> _Work item_:
Would you retype the whole listing verbatim, keeping pictures out of it?

== Segment start ==

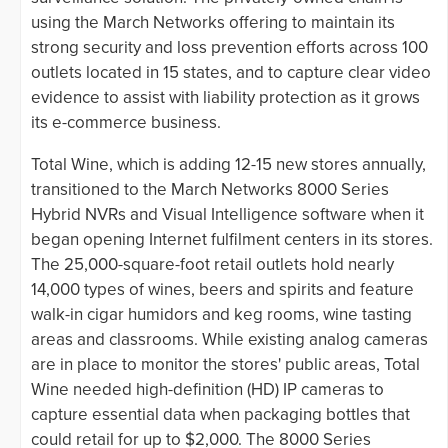
using the March Networks offering to maintain its
strong security and loss prevention efforts across 100
outlets located in 15 states, and to capture clear video
evidence to assist with liability protection as it grows
its e-commerce business.
Total Wine, which is adding 12-15 new stores annually,
transitioned to the March Networks 8000 Series
Hybrid NVRs and Visual Intelligence software when it
began opening Internet fulfilment centers in its stores.
The 25,000-square-foot retail outlets hold nearly
14,000 types of wines, beers and spirits and feature
walk-in cigar humidors and keg rooms, wine tasting
areas and classrooms. While existing analog cameras
are in place to monitor the stores' public areas, Total
Wine needed high-definition (HD) IP cameras to
capture essential data when packaging bottles that
could retail for up to $2,000. The 8000 Series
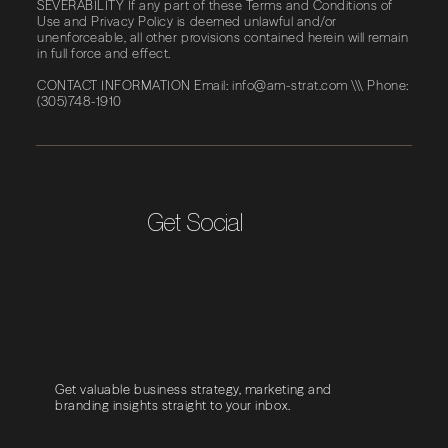
SEVERABILITY If any part of these Terms and Conditions of
Use and Privacy Policy is deemed unlawful and/or
unenforceable, all other provisions contained herein will remain
in full force and effect.
CONTACT INFORMATION Email:
info@am-strat.com
\\\ Phone:
(305)748-1910
Get Social
Get valuable business strategy, marketing and
branding insights straight to your inbox.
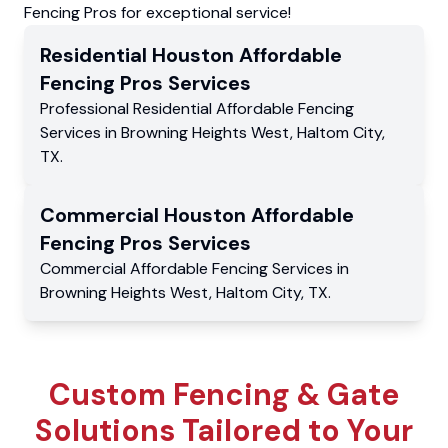
Fencing Pros for exceptional service!
Residential
Houston Affordable
Fencing Pros
Services
Professional Residential
Affordable Fencing
Services
in
Browning Heights West
,
Haltom City
,
TX
.
Commercial
Houston Affordable
Fencing Pros
Services
Commercial
Affordable Fencing Services
in
Browning Heights West
,
Haltom City
,
TX
.
Custom Fencing & Gate
Solutions Tailored to Your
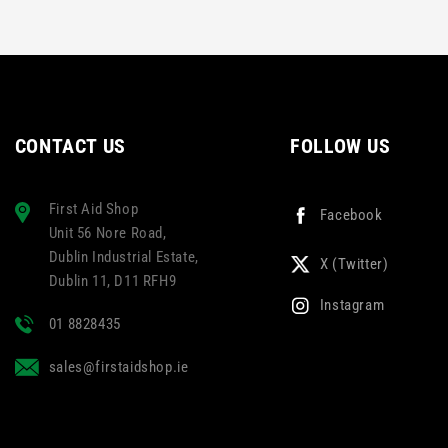
CONTACT US
FOLLOW US
First Aid Shop
Facebook
Unit 56 Nore Road,
Dublin Industrial Estate,
X (Twitter)
Dublin 11, D11 RFH9
Instagram
01 8828435
sales@firstaidshop.ie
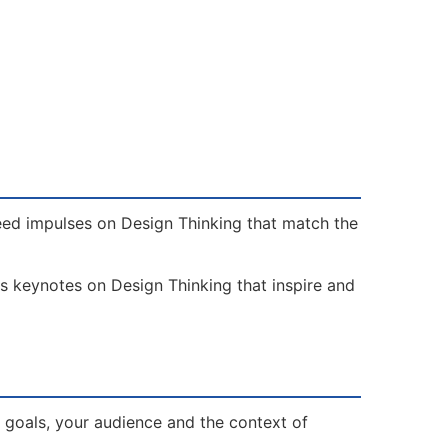
need impulses on Design Thinking that match the
rs keynotes on Design Thinking that inspire and
 goals, your audience and the context of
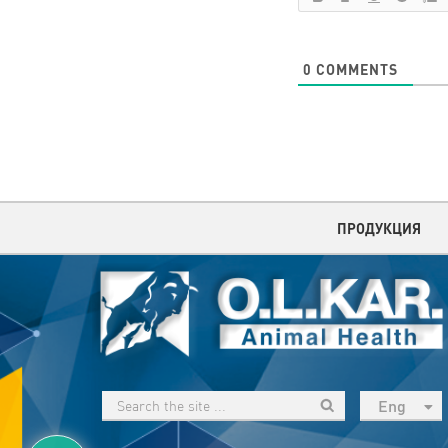
0
COMMENTS
ПРОДУКЦИЯ
Eng
рус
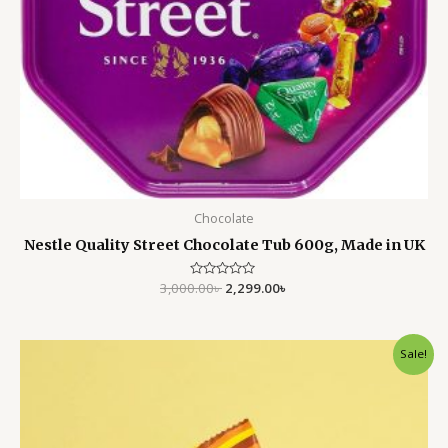
Chocolate
Nestle Quality Street Chocolate Tub 600g, Made in UK
3,000.00
Rated
৳
2,299.00
৳
0
out
of
5
Original
Current
Sale!
price
price
was:
is:
850.00৳ .
550.00৳ .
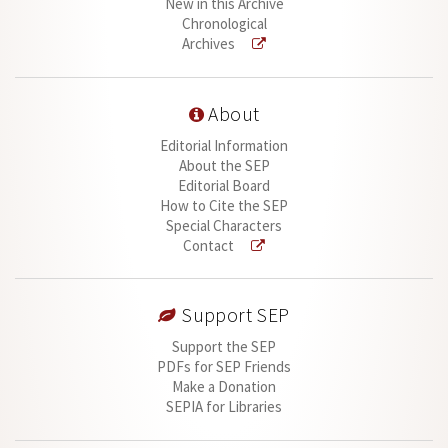
New in this Archive
Chronological
Archives
About
Editorial Information
About the SEP
Editorial Board
How to Cite the SEP
Special Characters
Contact
Support SEP
Support the SEP
PDFs for SEP Friends
Make a Donation
SEPIA for Libraries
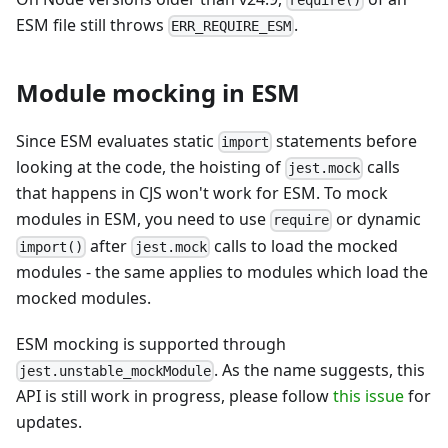
ESM file still throws
.
ERR_REQUIRE_ESM
Module mocking in ESM
Since ESM evaluates static
statements before
import
looking at the code, the hoisting of
calls
jest.mock
that happens in CJS won't work for ESM. To mock
modules in ESM, you need to use
or dynamic
require
after
calls to load the mocked
import()
jest.mock
modules - the same applies to modules which load the
mocked modules.
ESM mocking is supported through
. As the name suggests, this
jest.unstable_mockModule
API is still work in progress, please follow
this issue
for
updates.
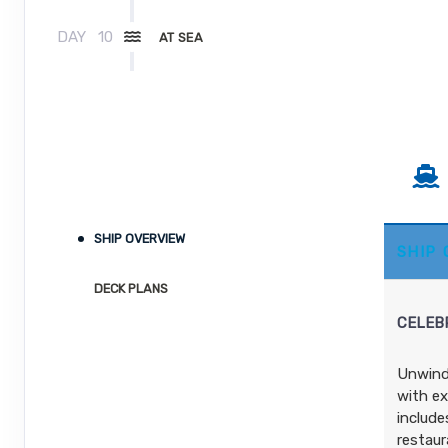
DAY
10
AT SEA
DAY
11
FORT LAUDERDALE, FLORIDA
Arrive:
7:00 AM
SHIP OVERVIEW
SHIP
DECK PLANS
CELEBR
Unwind 
with ex
include
restaur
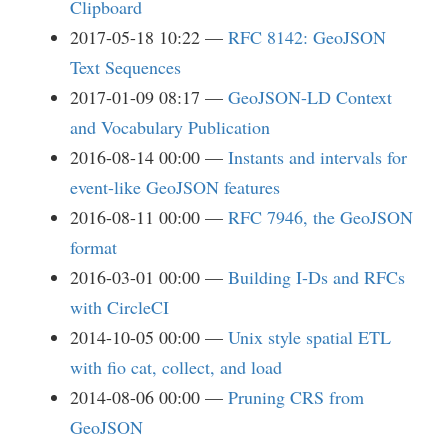
Clipboard
2017-05-18 10:22
RFC 8142: GeoJSON
Text Sequences
2017-01-09 08:17
GeoJSON-LD Context
and Vocabulary Publication
2016-08-14 00:00
Instants and intervals for
event-like GeoJSON features
2016-08-11 00:00
RFC 7946, the GeoJSON
format
2016-03-01 00:00
Building I-Ds and RFCs
with CircleCI
2014-10-05 00:00
Unix style spatial ETL
with fio cat, collect, and load
2014-08-06 00:00
Pruning CRS from
GeoJSON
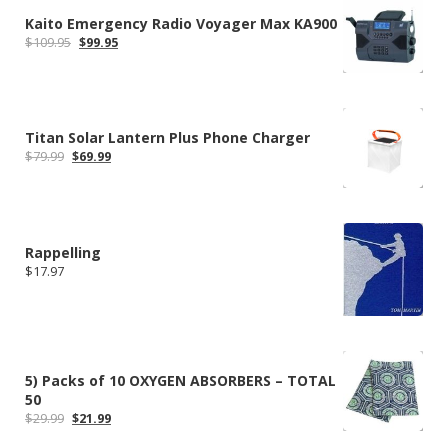
Kaito Emergency Radio Voyager Max KA900
Original
Current
$
109.95
$
99.95
price
price
was:
is:
$109.95.
$99.95.
Titan Solar Lantern Plus Phone Charger
Original
Current
$
79.99
$
69.99
price
price
was:
is:
$79.99.
$69.99.
Rappelling
$
17.97
5) Packs of 10 OXYGEN ABSORBERS – TOTAL
50
Original
Current
$
29.99
$
21.99
price
price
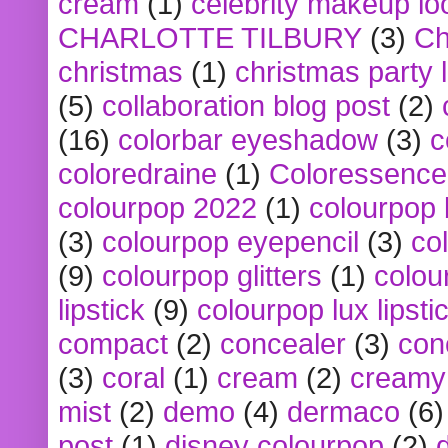
cream
(1)
celebrity makeup lo
CHARLOTTE TILBURY
(3)
Ch
christmas
(1)
christmas party 
(5)
collaboration blog post
(2)
(16)
colorbar eyeshadow
(3)
c
coloredraine
(1)
Coloressence
colourpop 2022
(1)
colourpop 
(3)
colourpop eyepencil
(3)
co
(9)
colourpop glitters
(1)
colou
lipstick
(9)
colourpop lux lipsti
compact
(2)
concealer
(3)
con
(3)
coral
(1)
cream
(2)
creamy 
mist
(2)
demo
(4)
dermaco
(6)
post
(1)
disney colourpop
(2)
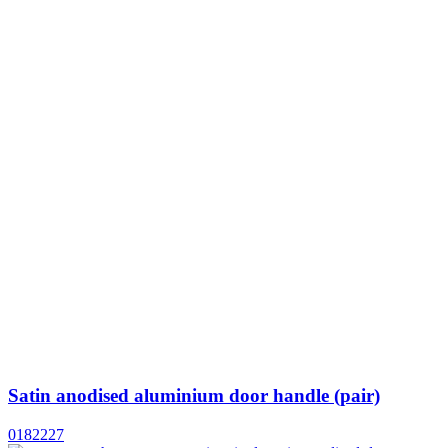
Satin anodised aluminium door handle (pair)
0182227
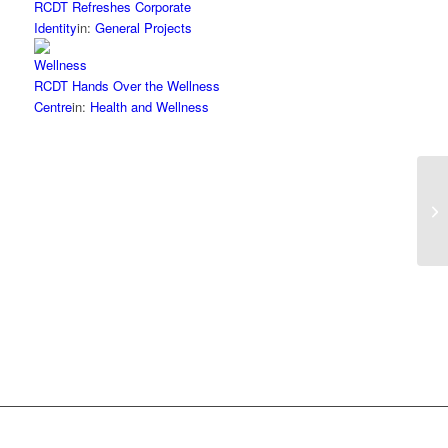
RCDT Refreshes Corporate
Identity
in:
General Projects
RCDT Hands Over the Wellness
Centre
in:
Health and Wellness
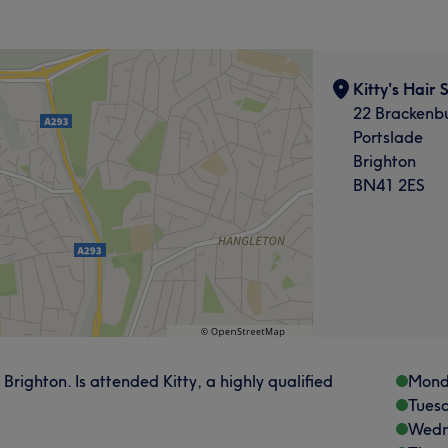
Kitty's Hair 
22 Brackenbu
Portslade
Brighton
BN41 2ES
, Brighton. Is attended Kitty, a highly qualified
Mond
Tues
Wedn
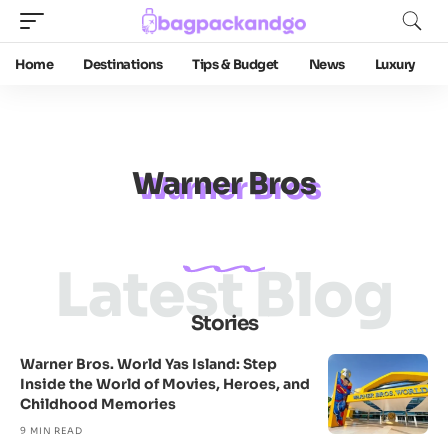
Home
Destinations
Tips & Budget
News
Luxury
Warner Bros
Latest Blog
Stories
Warner Bros. World Yas Island: Step
Inside the World of Movies, Heroes, and
Childhood Memories
9 MIN READ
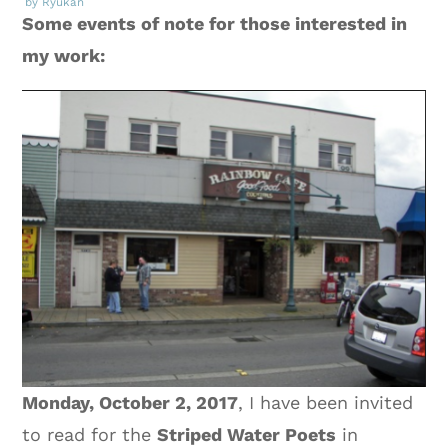
by Ryukan
Some events of note for those interested in
my work:
Monday, October 2, 2017
, I have been invited
to read for the
Striped Water Poets
in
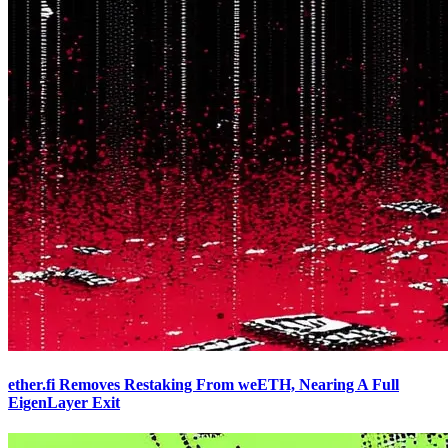
ether.fi Removes Restaking From weETH, Nearing A Full
EigenLayer Exit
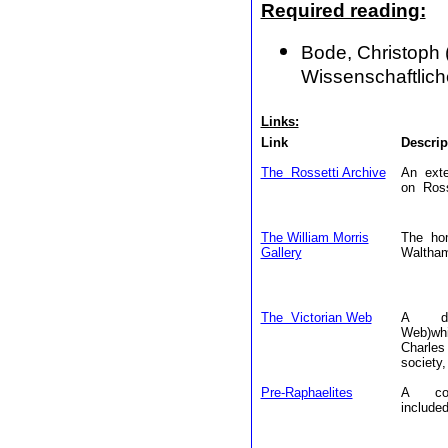
Required reading:
Bode, Christoph (
Wissenschaftlich
Links:
Link
Descrip
The Rossetti Archive
An exte
on Ross
The William Morris
The hom
Gallery
Waltham
The Victorian Web
A data
Web)wh
Charles
society,
Pre-Raphaelites
A coll
included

== Segment end ==

> _Task response_:
using the March Networks offering to maintain its
strong security and loss prevention efforts across 100
outlets located in 15 states, and to capture clear video
evidence to assist with liability protection as it grows
its e-commerce business.
Total Wine, which is adding 12-15 new stores annually,
transitioned to the March Networks 8000 Series
Hybrid NVRs and Visual Intelligence software when it
began opening Internet fulfilment centers in its stores.
The 25,000-square-foot retail outlets hold nearly
14,000 types of wines, beers and spirits and feature
walk-in cigar humidors and keg rooms, wine tasting
areas and classrooms. While existing analog cameras
are in place to monitor the stores' public areas, Total
Wine needed high-definition (HD) IP cameras to
capture essential data when packaging bottles that
could retail for up to $2,000. The 8000 Series
SEVERABILITY If any part of these Terms and Conditions of
Use and Privacy Policy is deemed unlawful and/or
unenforceable, all other provisions contained herein will remain
in full force and effect.
CONTACT INFORMATION Email:
info@am-strat.com
\\\ Phone:
(305)748-1910
Get Social
Get valuable business strategy, marketing and
branding insights straight to your inbox.
Fencing Pros for exceptional service!
Residential
Houston Affordable
Fencing Pros
Services
Professional Residential
Affordable Fencing
Services
in
Browning Heights West
,
Haltom City
,
TX
.
Commercial
Houston Affordable
Fencing Pros
Services
Commercial
Affordable Fencing Services
in
Browning Heights West
,
Haltom City
,
TX
.
Custom Fencing & Gate
Solutions Tailored to Your
CONTACT US
FOLLOW US
First Aid Shop
Facebook
Unit 56 Nore Road,
Dublin Industrial Estate,
X (Twitter)
Dublin 11, D11 RFH9
Instagram
01 8828435
sales@firstaidshop.ie
need impulses on Design Thinking that match the
rs keynotes on Design Thinking that inspire and
 goals, your audience and the context of
0
COMMENTS
ПРОДУКЦИЯ
Eng
рус
Chocolate
Nestle Quality Street Chocolate Tub 600g, Made in UK
3,000.00
Rated
৳
2,299.00
৳
0
out
of
5
Original
Current
Sale!
price
price
was:
is:
850.00৳ .
550.00৳ .
New in this Archive
Chronological
Archives
About
Editorial Information
About the SEP
Editorial Board
How to Cite the SEP
Special Characters
Contact
Support SEP
Support the SEP
PDFs for SEP Friends
Make a Donation
SEPIA for Libraries
ESM file still throws
.
ERR_REQUIRE_ESM
Module mocking in ESM
Since ESM evaluates static
statements before
import
looking at the code, the hoisting of
calls
jest.mock
that happens in CJS won't work for ESM. To mock
modules in ESM, you need to use
or dynamic
require
after
calls to load the mocked
import()
jest.mock
modules - the same applies to modules which load the
mocked modules.
ESM mocking is supported through
. As the name suggests, this
jest.unstable_mockModule
API is still work in progress, please follow
this issue
for
updates.
DAY
10
AT SEA
DAY
11
FORT LAUDERDALE, FLORIDA
Arrive:
7:00 AM
SHIP OVERVIEW
SHIP
DECK PLANS
CELEBR
Unwind 
with ex
include
restaur
Clipboard
2017-05-18 10:22
RFC 8142: GeoJSON
Text Sequences
2017-01-09 08:17
GeoJSON-LD Context
and Vocabulary Publication
2016-08-14 00:00
Instants and intervals for
event-like GeoJSON features
2016-08-11 00:00
RFC 7946, the GeoJSON
format
2016-03-01 00:00
Building I-Ds and RFCs
with CircleCI
2014-10-05 00:00
Unix style spatial ETL
with fio cat, collect, and load
2014-08-06 00:00
Pruning CRS from
GeoJSON
Kaito Emergency Radio Voyager Max KA900
Original
Current
$
109.95
$
99.95
price
price
was:
is:
$109.95.
$99.95.
Titan Solar Lantern Plus Phone Charger
Original
Current
$
79.99
$
69.99
price
price
was:
is:
$79.99.
$69.99.
Rappelling
$
17.97
5) Packs of 10 OXYGEN ABSORBERS – TOTAL
50
Original
Current
$
29.99
$
21.99
price
price
cream
(1)
celebrity makeup lo
CHARLOTTE TILBURY
(3)
Ch
christmas
(1)
christmas party 
(5)
collaboration blog post
(2)
(16)
colorbar eyeshadow
(3)
c
coloredraine
(1)
Coloressence
colourpop 2022
(1)
colourpop 
(3)
colourpop eyepencil
(3)
co
(9)
colourpop glitters
(1)
colou
lipstick
(9)
colourpop lux lipsti
compact
(2)
concealer
(3)
con
(3)
coral
(1)
cream
(2)
creamy 
mist
(2)
demo
(4)
dermaco
(6)
post
(1)
disney colourpop
(2)
Satin anodised aluminium door handle (pair)
0182227
RCDT Refreshes Corporate
Identity
in:
General Projects
RCDT Hands Over the Wellness
Centre
in:
Health and Wellness
Kitty's Hair 
22 Brackenbu
Portslade
Brighton
BN41 2ES
, Brighton. Is attended Kitty, a highly qualified
Mond
Tues
Wedn
Home
Destinations
Tips & Budget
News
Luxury
Warner Bros
Latest Blog
Stories
Warner Bros. World Yas Island: Step
Inside the World of Movies, Heroes, and
Childhood Memories
9 MIN READ
by Ryukan
Some events of note for those interested in
my work:
Monday, October 2, 2017
, I have been invited
to read for the
Striped Water Poets
in
ether.fi Removes Restaking From weETH, Nearing A Full
EigenLayer Exit
Required reading:
Bode, Christoph (
Wissenschaftlich
Links:
Link
Descrip
The Rossetti Archive
An exte
on Ross
The William Morris
The hom
Gallery
Waltham
The Victorian Web
A data
Web)wh
Charles
society,
Pre-Raphaelites
A coll
included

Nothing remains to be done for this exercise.